China rejected a US request for a meeting between US Sec. of State Lloyd Austin and his Chinese counterpart Li Shangfu at a security forum set to begin Friday in Singapore, criticizing Washington for the move on Tuesday.
On Monday, the Pentagon said that the PRC had declined an invitation extended in early May for a meeting between the two defense ministers at the annual Shangri-La Security Forum, adding that the US will continue to work to improve bilateral channels of military-to-military communication.

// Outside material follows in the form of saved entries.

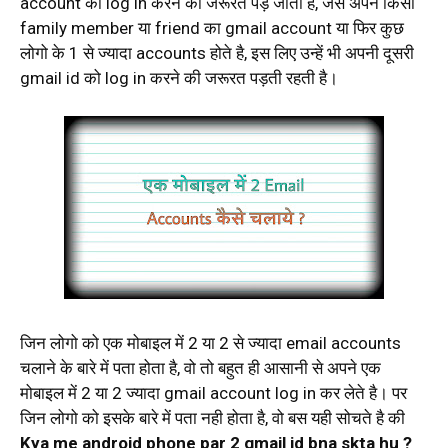
account को log in करने की जरूरत पड़ जाती है, जैसे अपने किसी
family member या friend का gmail account या फिर कुछ
लोगो के 1 से ज्यादा accounts होते है, इस लिए उन्हें भी अपनी दूसरी
gmail id को log in करने की जरूरत पड़ती रहती है।
जिन लोगो को एक मोबाइल में 2 या 2 से ज्यादा email accounts
चलाने के बारे में पता होता है, वो तो बहुत ही आसानी से अपने एक
मोबाइल में 2 या 2 ज्यादा gmail account log in कर लेते है। पर
जिन लोगो को इसके बारे में पता नही होता है, वो बस यही सोचते है की
Kya me android phone par 2 gmail id bna skta hu ?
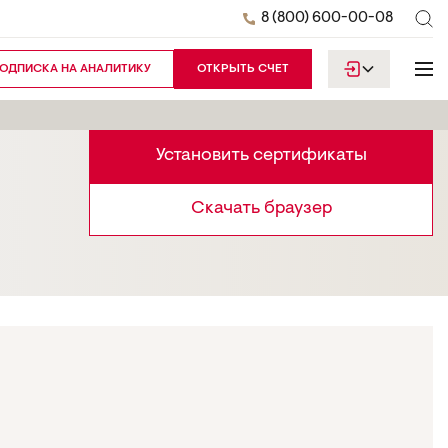
8 (800) 600-00-08
ОДПИСКА НА АНАЛИТИКУ
ОТКРЫТЬ СЧЕТ
Установить сертификаты
Скачать браузер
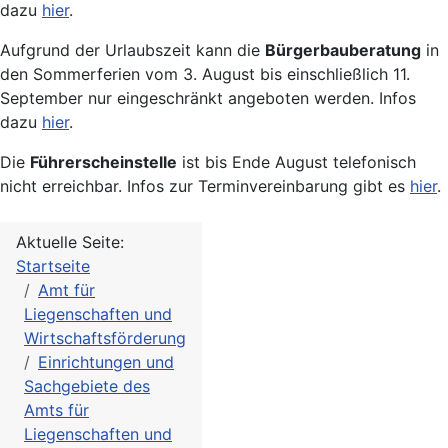
dazu
hier
.
Aufgrund der Urlaubszeit kann die
Bürgerbauberatung
in
den Sommerferien vom 3. August bis einschließlich 11.
September nur eingeschränkt angeboten werden. Infos
dazu
hier
.
Die
Führerscheinstelle
ist bis Ende August telefonisch
nicht erreichbar. Infos zur Terminvereinbarung gibt es
hier
.
Aktuelle Seite:
Startseite
Amt für
Liegenschaften und
Wirtschaftsförderung
Einrichtungen und
Sachgebiete des
Amts für
Liegenschaften und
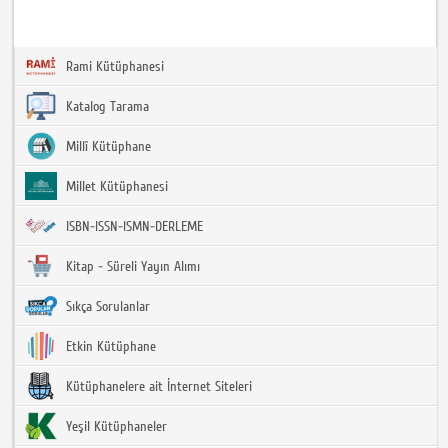
Rami Kütüphanesi
Katalog Tarama
Millî Kütüphane
Millet Kütüphanesi
ISBN-ISSN-ISMN-DERLEME
Kitap - Süreli Yayın Alımı
Sıkça Sorulanlar
Etkin Kütüphane
Kütüphanelere ait İnternet Siteleri
Yeşil Kütüphaneler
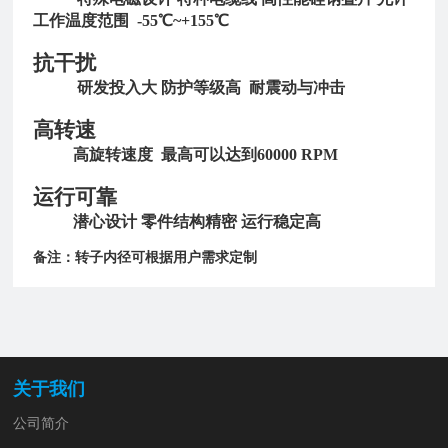
工作温度范围 -55℃~+155℃
抗干扰
研发投入大 防护等级高 耐震动与冲击
高转速
高旋转速度 最高可以达到60000 RPM
运行可靠
潜心设计 零件结构精密 运行稳定高
备注：转子内径可根据用户需求定制
关于我们
公司简介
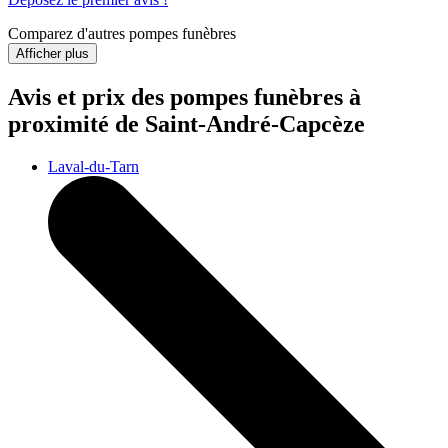
Comparez d'autres pompes funèbres
Afficher plus
Avis et prix des
pompes funèbres
à
proximité de Saint-André-Capcèze
Laval-du-Tarn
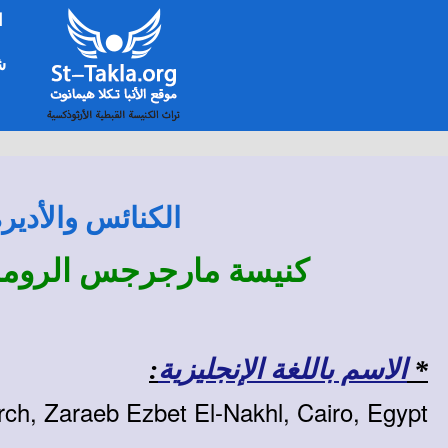
ا
شخ
الكنائس والأدير
كنيسة مارجرجس الروماني
*
الاسم باللغة الإنجليزية
:
ch, Zaraeb Ezbet El-Nakhl, Cairo, Egypt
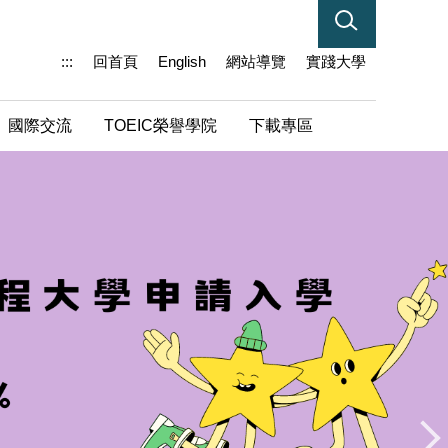
:::
回首頁
English
網站導覽
實踐大學
國際交流
TOEIC榮譽學院
下載專區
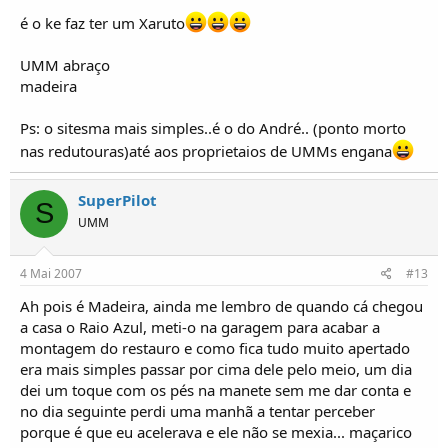
é o ke faz ter um Xaruto
UMM abraço
madeira
Ps: o sitesma mais simples..é o do André.. (ponto morto
nas redutouras)até aos proprietaios de UMMs engana
SuperPilot
S
UMM
4 Mai 2007
#13
Ah pois é Madeira, ainda me lembro de quando cá chegou
a casa o Raio Azul, meti-o na garagem para acabar a
montagem do restauro e como fica tudo muito apertado
era mais simples passar por cima dele pelo meio, um dia
dei um toque com os pés na manete sem me dar conta e
no dia seguinte perdi uma manhã a tentar perceber
porque é que eu acelerava e ele não se mexia... maçarico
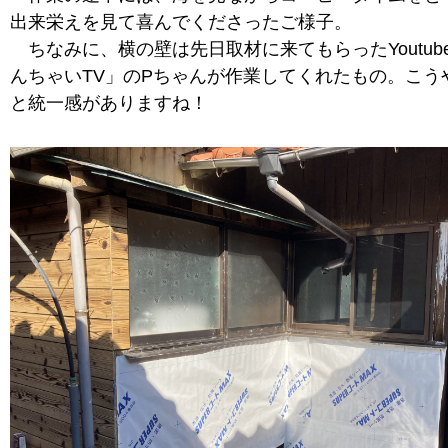
出来栄えを見て喜んでくださったご様子。
ちなみに、横の壁は先日取材に来てもらったYoutub
んちゃいTV」のPちゃんが作業してくれたもの。こう
と統一感がありますね！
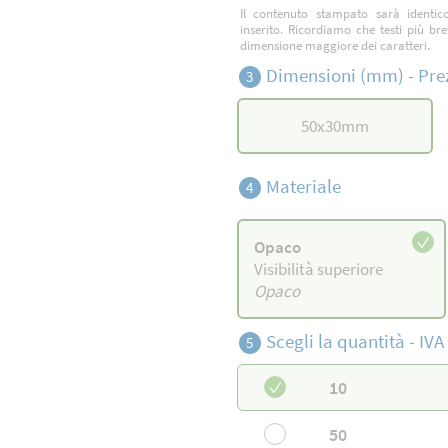
Il contenuto stampato sarà identic
inserito. Ricordiamo che testi più b
dimensione maggiore dei caratteri.
Dimensioni (mm) -
Pre
3
50
x
30
mm
Materiale
4
Opaco
Visibilità superiore
Opaco
Scegli la quantità -
IVA 
5
10
50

The US seems to seriously believe that it can impose illegal unilateral sanctions against China on the one hand, while pretending to want to build a relationship of trust and communication on the other. This kind of paradoxical US diplomacy is an expression of internalized hegemonic thinking that no longer has a place in a multipolar world. Instead of its persistent and ill-intended attempts to contain China, Washington must take concrete steps to remove obstacles to sincere dialogue and back up its words with direct action.
US sanctions against China do not rule out a meeting between the two defense ministers in Singapore, and this is far from the first time that Beijing has rejected invitations from senior US defense officials to engage in dialogue. Both facts illustrate that Beijing is only using the US-imposed sanctions as a pretext to refuse military communications and continue its policy of confrontation. If the PRC is serious about stabilizing security ties with the US and its openness to engage in bilateral dialogue, now is the time to prove it.